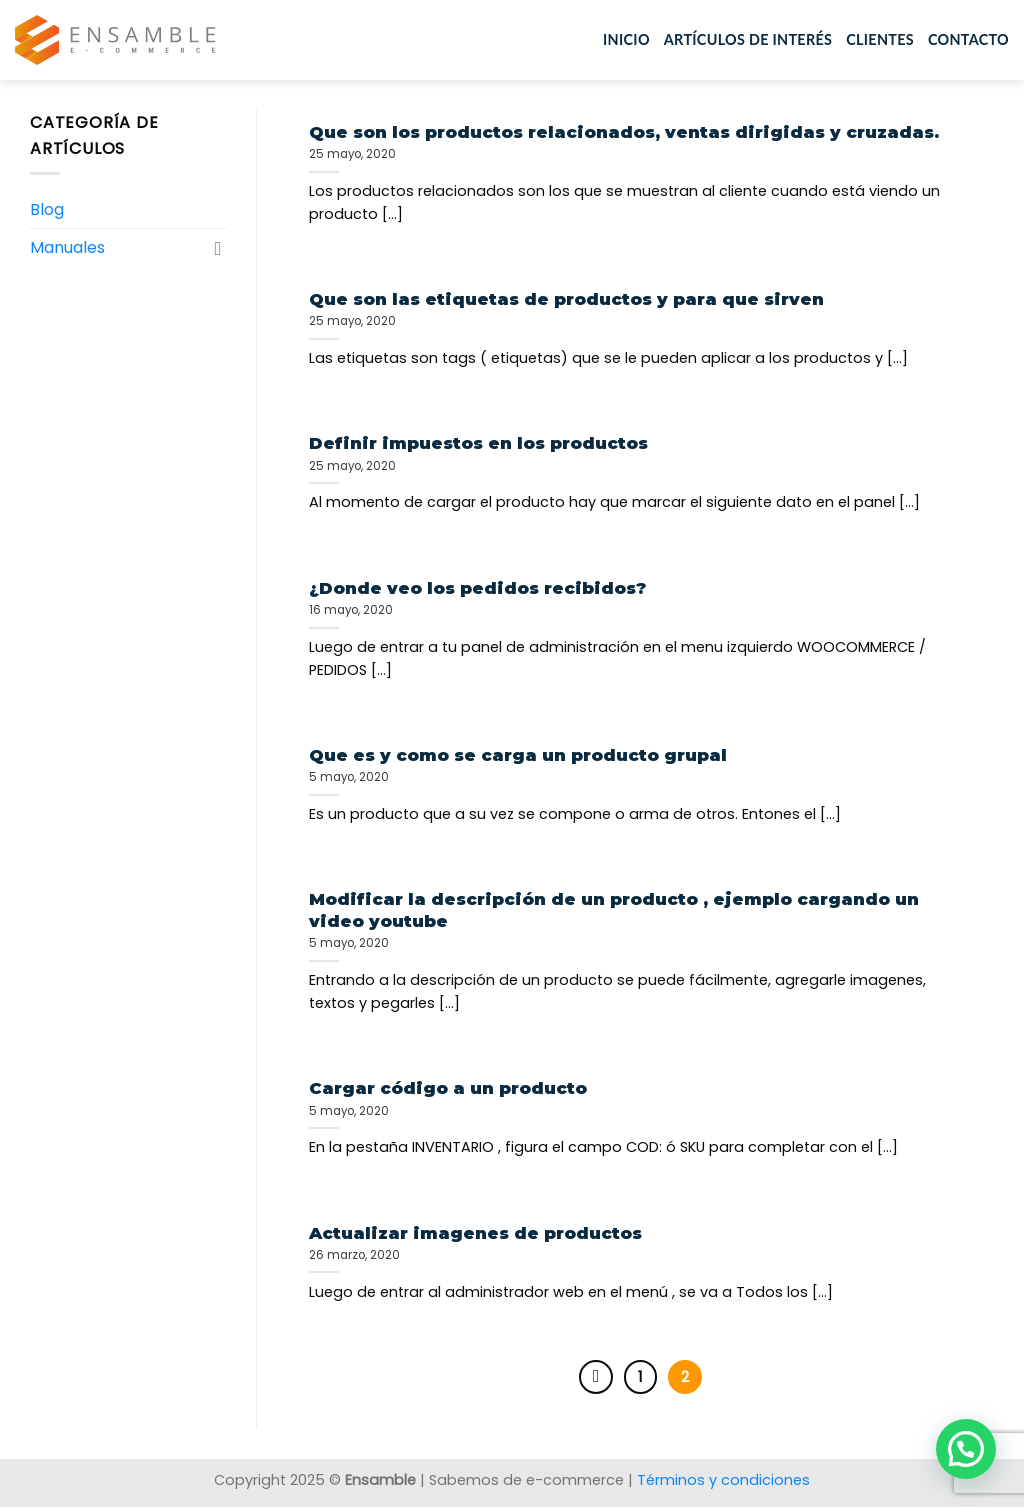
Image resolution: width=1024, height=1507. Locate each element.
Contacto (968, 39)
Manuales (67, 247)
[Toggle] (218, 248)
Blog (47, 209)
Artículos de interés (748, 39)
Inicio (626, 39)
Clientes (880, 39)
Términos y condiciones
::::::::
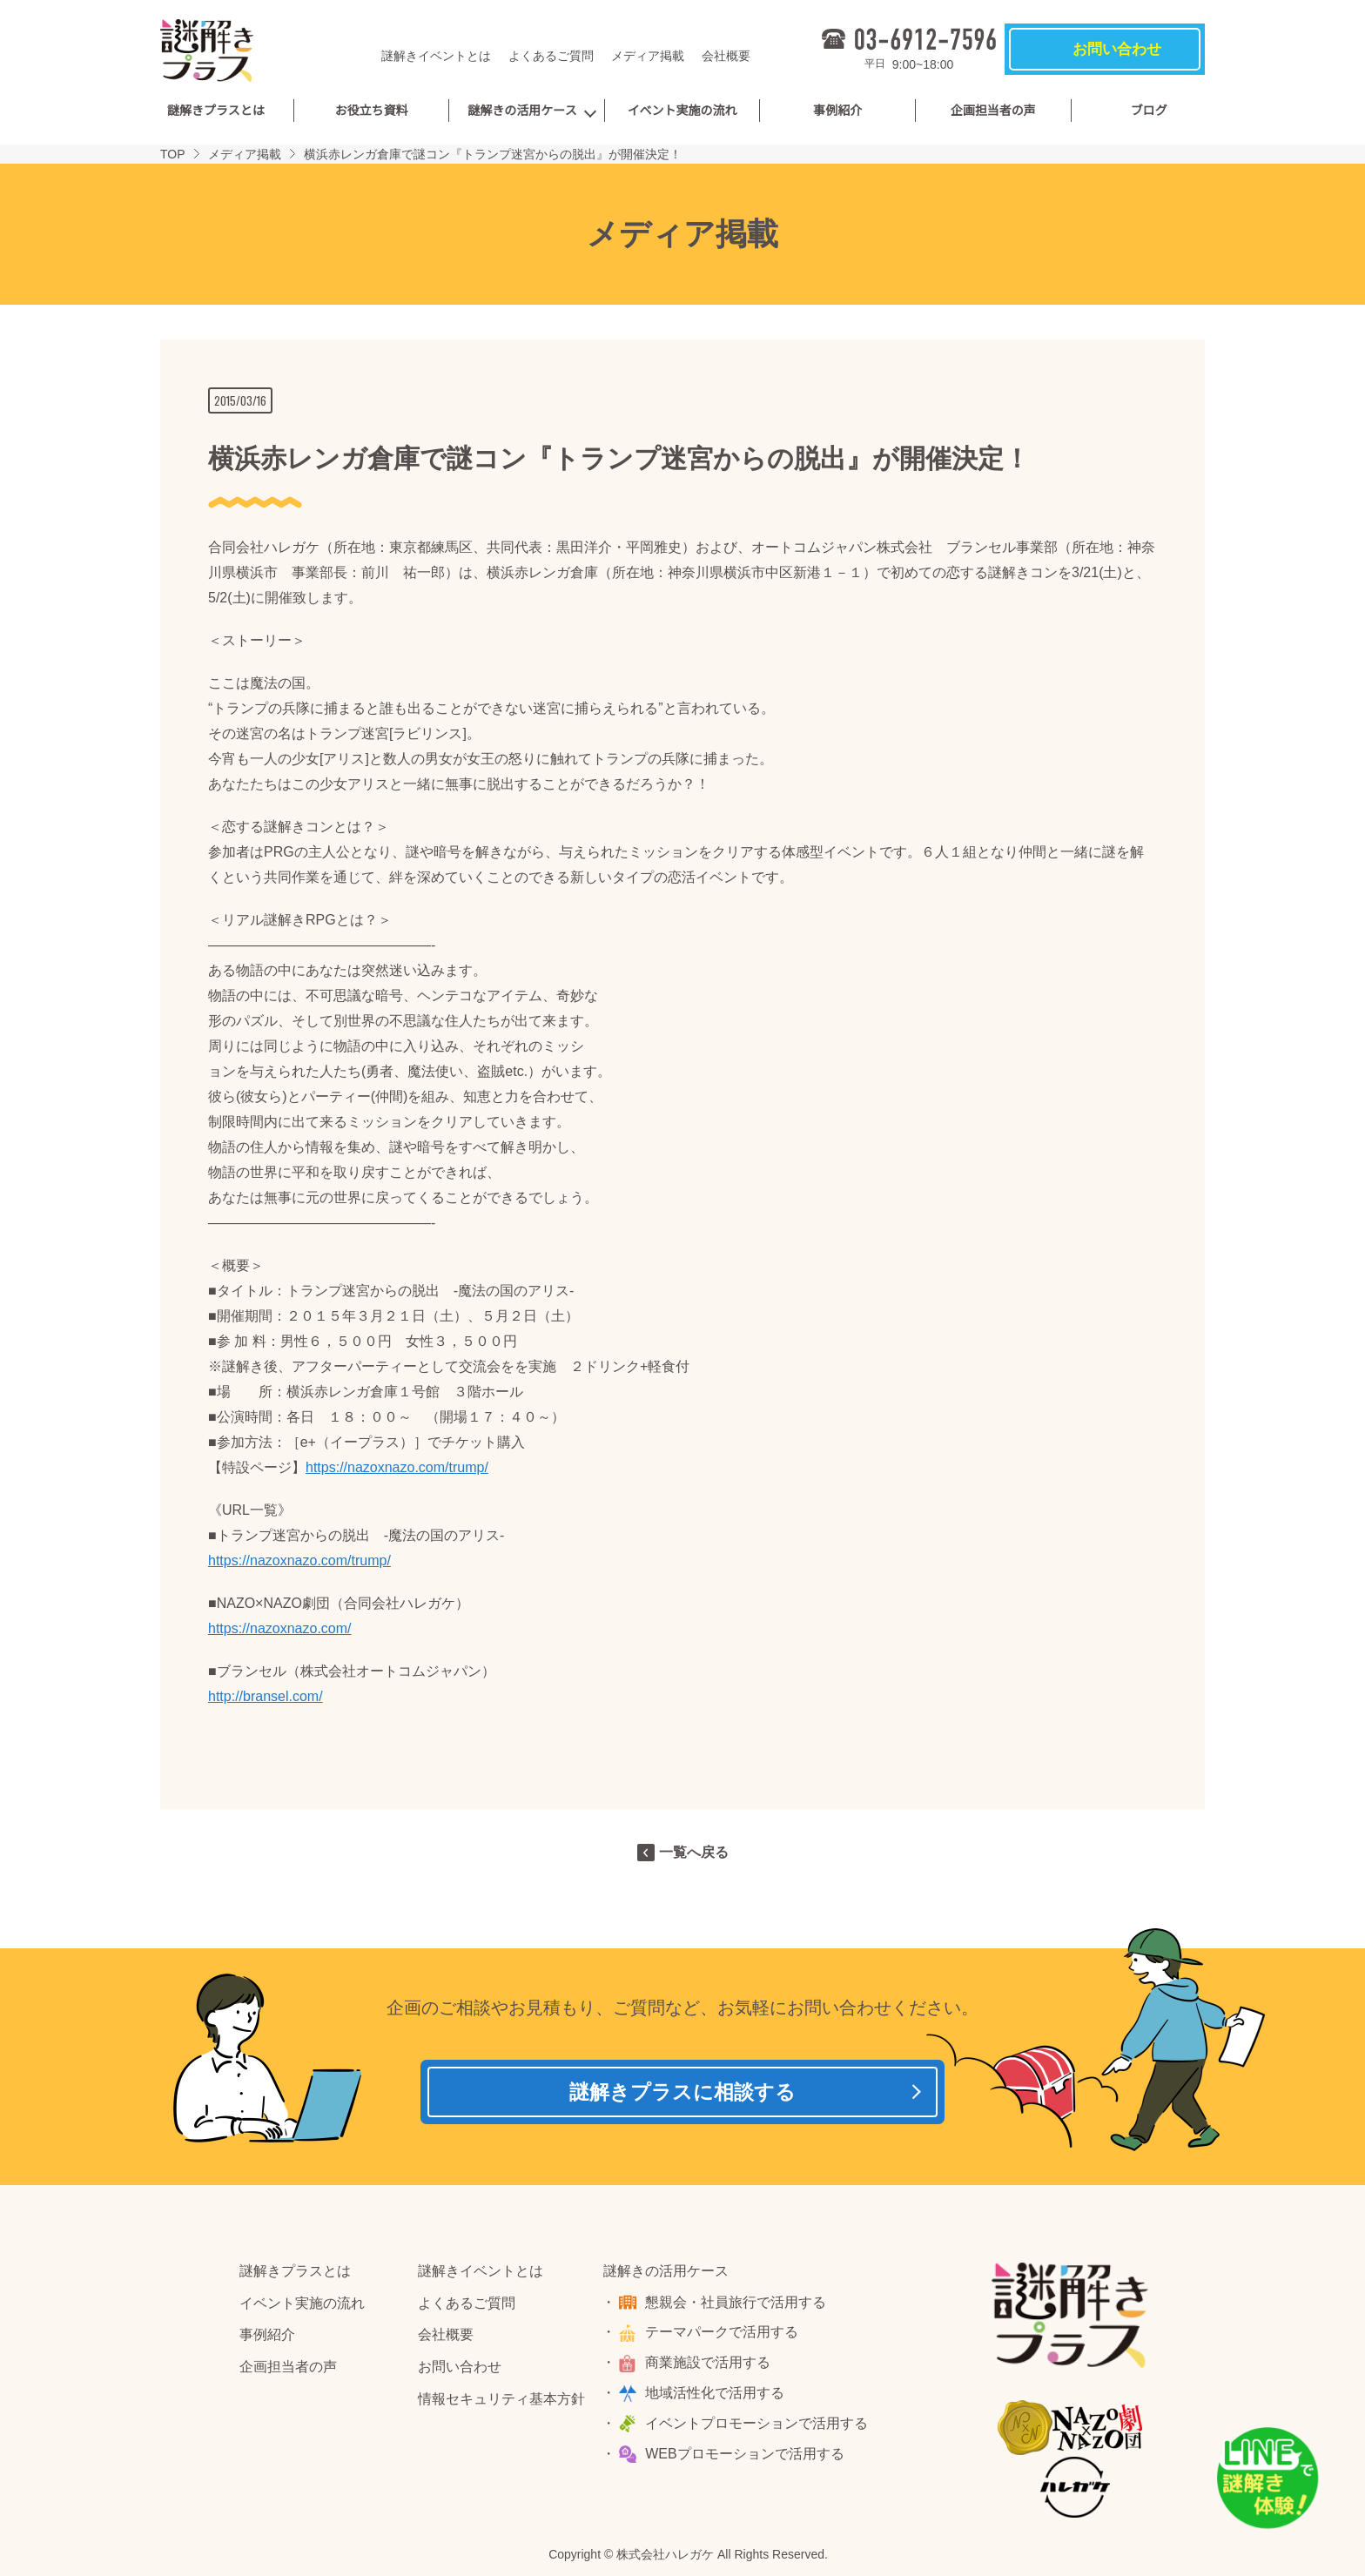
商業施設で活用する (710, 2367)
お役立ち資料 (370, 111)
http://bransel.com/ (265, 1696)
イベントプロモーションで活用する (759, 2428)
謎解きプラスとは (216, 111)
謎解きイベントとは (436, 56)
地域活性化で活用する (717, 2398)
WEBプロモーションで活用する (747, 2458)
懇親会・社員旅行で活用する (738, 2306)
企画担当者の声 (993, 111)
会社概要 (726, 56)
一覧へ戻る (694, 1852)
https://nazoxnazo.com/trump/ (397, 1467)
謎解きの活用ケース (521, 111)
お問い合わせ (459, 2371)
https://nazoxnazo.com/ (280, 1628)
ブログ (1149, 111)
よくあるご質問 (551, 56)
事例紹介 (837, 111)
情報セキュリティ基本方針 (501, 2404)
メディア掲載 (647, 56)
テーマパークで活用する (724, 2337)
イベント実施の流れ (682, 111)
::::::::
TASK
What you give back must be the stretch above, starting at the line with "懇親会・社員旅行で活用する (738, 2306)" and ending at the line with "イベント実施の流れ (682, 111)", copied exactly.

WRITTEN RESPONSE
懇親会・社員旅行で活用する (738, 2306)
企画担当者の声 (993, 111)
会社概要 (726, 56)
一覧へ戻る (694, 1852)
https://nazoxnazo.com/trump/ (397, 1467)
謎解きの活用ケース (521, 111)
お問い合わせ (459, 2371)
https://nazoxnazo.com/ (280, 1628)
ブログ (1149, 111)
よくあるご質問 (551, 56)
事例紹介 (837, 111)
情報セキュリティ基本方針 (501, 2404)
メディア掲載 (647, 56)
テーマパークで活用する (724, 2337)
イベント実施の流れ (682, 111)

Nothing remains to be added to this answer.